Seit 1945 hieß für die deutschen Kommunen das Leitbild immer „Wachstum“. Sie werden sich ein neues suchen müssen

Themen wie Stadtschrumpfung werden von den Städten oft als Bedrohung aufgefasst

Die Prognosen sind düster: immer mehr alte, sterbende Menschen bei immer weniger jungen, die sich um sie kümmern können. Krankenhäuser, die ehemalige Säuglingsstationen zu Sterbezimmern umbauen. Stadtteile, in denen nur noch alte Menschen leben – oder überhaupt niemand mehr.

Doch die Kommunen reagieren zäh auf die Daten von morgen. „Die Diskussion ist sehr angstbesetzt“, sagt Richard Reschl von der Kommunalentwicklung LEG Baden-Württemberg. „Seit 1945 hieß das Leitbild der deutschen Städte immer ‚Wachstum‘.“ Noch heute würden in Deutschland täglich 129 Hektar Fläche neu bebaut. „Themen wie Stadtschrumpfung oder Bevölkerungsweggang werden oft als Bedrohung aufgefasst“, erklärt Reschl die Lethargie vieler Kommunen.

Um den Prozess anzuregen, hatte das Bundesministerium für Bildung und Forschung BMBF 21 Städte aufgefordert, ein Zukunftsszenario für sich zu entwerfen.

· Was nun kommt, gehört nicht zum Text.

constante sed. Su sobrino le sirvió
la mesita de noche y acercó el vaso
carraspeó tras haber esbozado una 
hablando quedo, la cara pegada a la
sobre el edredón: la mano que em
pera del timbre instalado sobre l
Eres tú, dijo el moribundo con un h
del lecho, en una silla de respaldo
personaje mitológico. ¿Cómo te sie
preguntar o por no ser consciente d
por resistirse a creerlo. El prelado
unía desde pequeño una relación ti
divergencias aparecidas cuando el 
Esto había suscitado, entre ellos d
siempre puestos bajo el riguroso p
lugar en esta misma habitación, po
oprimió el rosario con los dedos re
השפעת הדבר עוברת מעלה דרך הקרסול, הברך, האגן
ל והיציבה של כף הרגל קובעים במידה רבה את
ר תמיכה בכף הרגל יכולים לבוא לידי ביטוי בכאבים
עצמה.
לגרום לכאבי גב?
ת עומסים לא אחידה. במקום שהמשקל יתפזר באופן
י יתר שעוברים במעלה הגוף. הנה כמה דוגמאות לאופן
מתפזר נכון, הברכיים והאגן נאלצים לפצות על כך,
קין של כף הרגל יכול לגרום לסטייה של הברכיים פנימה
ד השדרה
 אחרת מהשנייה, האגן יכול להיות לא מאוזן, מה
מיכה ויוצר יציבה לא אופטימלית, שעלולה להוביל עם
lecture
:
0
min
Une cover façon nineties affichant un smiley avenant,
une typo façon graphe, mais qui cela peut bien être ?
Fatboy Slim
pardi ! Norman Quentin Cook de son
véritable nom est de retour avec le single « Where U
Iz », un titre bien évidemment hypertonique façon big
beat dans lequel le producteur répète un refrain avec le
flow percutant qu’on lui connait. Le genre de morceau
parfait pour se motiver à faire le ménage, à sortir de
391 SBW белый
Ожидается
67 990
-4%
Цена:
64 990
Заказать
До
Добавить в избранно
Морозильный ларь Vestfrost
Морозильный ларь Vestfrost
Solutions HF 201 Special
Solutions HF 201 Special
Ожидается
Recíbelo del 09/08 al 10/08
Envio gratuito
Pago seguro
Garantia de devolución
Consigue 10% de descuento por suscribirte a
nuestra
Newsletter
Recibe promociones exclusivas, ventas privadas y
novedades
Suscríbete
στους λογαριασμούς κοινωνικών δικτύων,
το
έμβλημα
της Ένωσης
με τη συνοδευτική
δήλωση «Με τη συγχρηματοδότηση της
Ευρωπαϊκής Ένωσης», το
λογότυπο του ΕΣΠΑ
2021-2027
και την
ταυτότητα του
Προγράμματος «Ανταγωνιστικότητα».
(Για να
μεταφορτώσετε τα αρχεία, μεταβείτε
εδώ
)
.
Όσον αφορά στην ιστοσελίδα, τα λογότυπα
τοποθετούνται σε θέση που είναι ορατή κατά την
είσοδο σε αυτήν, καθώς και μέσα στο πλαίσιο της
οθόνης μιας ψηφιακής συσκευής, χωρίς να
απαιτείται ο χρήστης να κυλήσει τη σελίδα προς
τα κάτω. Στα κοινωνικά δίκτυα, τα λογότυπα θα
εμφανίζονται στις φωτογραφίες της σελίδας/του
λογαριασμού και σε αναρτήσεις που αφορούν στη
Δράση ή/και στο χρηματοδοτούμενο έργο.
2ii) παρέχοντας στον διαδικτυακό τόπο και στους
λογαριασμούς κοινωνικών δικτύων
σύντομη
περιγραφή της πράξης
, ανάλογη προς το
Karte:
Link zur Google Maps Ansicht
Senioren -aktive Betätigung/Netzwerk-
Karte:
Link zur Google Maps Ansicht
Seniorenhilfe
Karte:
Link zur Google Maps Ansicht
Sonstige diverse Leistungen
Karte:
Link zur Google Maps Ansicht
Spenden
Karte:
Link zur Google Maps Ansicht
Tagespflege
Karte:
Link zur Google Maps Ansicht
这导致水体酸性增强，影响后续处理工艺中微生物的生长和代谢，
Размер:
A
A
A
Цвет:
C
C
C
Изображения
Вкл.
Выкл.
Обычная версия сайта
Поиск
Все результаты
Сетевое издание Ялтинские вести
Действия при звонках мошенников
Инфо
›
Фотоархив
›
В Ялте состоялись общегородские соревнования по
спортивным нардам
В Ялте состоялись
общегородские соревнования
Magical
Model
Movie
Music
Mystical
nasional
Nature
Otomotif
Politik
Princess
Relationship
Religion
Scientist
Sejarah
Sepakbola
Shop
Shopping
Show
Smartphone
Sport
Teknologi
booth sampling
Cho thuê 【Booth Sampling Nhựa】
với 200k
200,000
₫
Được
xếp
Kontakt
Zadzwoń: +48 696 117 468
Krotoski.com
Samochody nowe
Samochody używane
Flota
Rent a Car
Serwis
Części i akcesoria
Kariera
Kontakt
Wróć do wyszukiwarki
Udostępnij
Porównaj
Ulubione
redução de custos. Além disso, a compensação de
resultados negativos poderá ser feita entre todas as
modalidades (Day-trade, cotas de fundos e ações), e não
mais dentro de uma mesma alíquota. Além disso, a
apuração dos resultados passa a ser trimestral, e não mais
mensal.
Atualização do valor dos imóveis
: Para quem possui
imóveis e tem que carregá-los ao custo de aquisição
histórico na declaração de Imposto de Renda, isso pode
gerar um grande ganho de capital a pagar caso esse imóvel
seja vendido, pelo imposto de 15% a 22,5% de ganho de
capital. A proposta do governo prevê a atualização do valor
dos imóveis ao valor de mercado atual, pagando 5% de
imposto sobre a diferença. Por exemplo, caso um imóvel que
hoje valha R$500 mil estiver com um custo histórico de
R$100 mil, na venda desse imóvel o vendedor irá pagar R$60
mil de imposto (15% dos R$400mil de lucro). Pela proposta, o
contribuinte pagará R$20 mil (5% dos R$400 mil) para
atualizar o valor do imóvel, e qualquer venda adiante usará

Das Ergebnis, das unter dem Titel „Stadt 2030“ in diesem Monat vorgestellt wird, zeigt, dass der demografische Wandel regional sehr unterschiedliche Auswirkungen auf das Bild der Städte haben wird.

So kämpft die Stadt Leipzig – ähnlich wie andere Städte des Ostens – schon heute mit einem dramatischen Wohnungsleerstand. 60.000 Wohnungen – darunter ganze Plattenbausiedlungen – stehen leer, aber auch eine große Zahl zum Teil sogar sanierter Gründerzeitvillen ist unbewohnt. Im Stadtplanungsamt ist man entschlossen, den Schrumpfungsprozess als Chance zu begreifen. So sollen leer stehende Häuser in bestimmten Stadtgebieten angekauft und abgerissen werden, um dort gezielt innerstädtische grüne Inseln zu schaffen. „Es geht darum, die verbleibenden Quartiere zu stabilisieren“, erklärt Planungsamtsmitarbeiter Reinhard Wölpert. Ihren Umgang mit der zunehmenden Durchlöcherung der Stadt durch Wegzug, wenig Nachwuchs und Überalterung sieht die Stadt als Leitbild. Arbeitstitel: „Die perforierte Stadt“.

Kaum betroffen von den düsteren Demografieprognosen ist dagegen bisher die Region Stuttgart. Dort wird die Zahl der Einwohner in den nächsten zwei Jahren vorausichtlich sogar noch zunehmen. Doch auch hier liegt unter den 2,6 Millionen Einwohnern der Anteil der über 65-Jährigen bereits bei über 16 Prozent, und es gibt Großwohnsiedlungen aus den 60er-Jahren, die inzwischen fast ausschließlich von alten Menschen bewohnt sind. Stuttgarts Beitrag zum Wettbewerb „Stadt 2030“ ist das Projekt „Scharnhauser Park“. Die ehemalige Wohnsiedlung amerikanischer Streitkräfte wird seit 1993 umgebaut und ist Experimentierfeld für zukünftige Wohnformen. Leitbild: soziale Integration. Das sind Hausgemeinschaften „junger Alter“, die zukünftig länger körperlich und geistig fit bleiben und möglichst lange einen eigenen Haushalt führen wollen, mehr Möglichkeiten des betreuten Wohnens, Wohnformen für Jüngere, die den erwarteten Trend zur Heim- und Telearbeit unterstützen sollen. Aber auch die zunehmend bedeutsamere Gruppe der Zuwanderer und deren individuelle Entwicklung ist eingeplant: mit einem türkischen Altenheim, einem „religiösen Zentrum“ mit Moschee und Kirche und Bereichen „interkulturellen Wohnens“.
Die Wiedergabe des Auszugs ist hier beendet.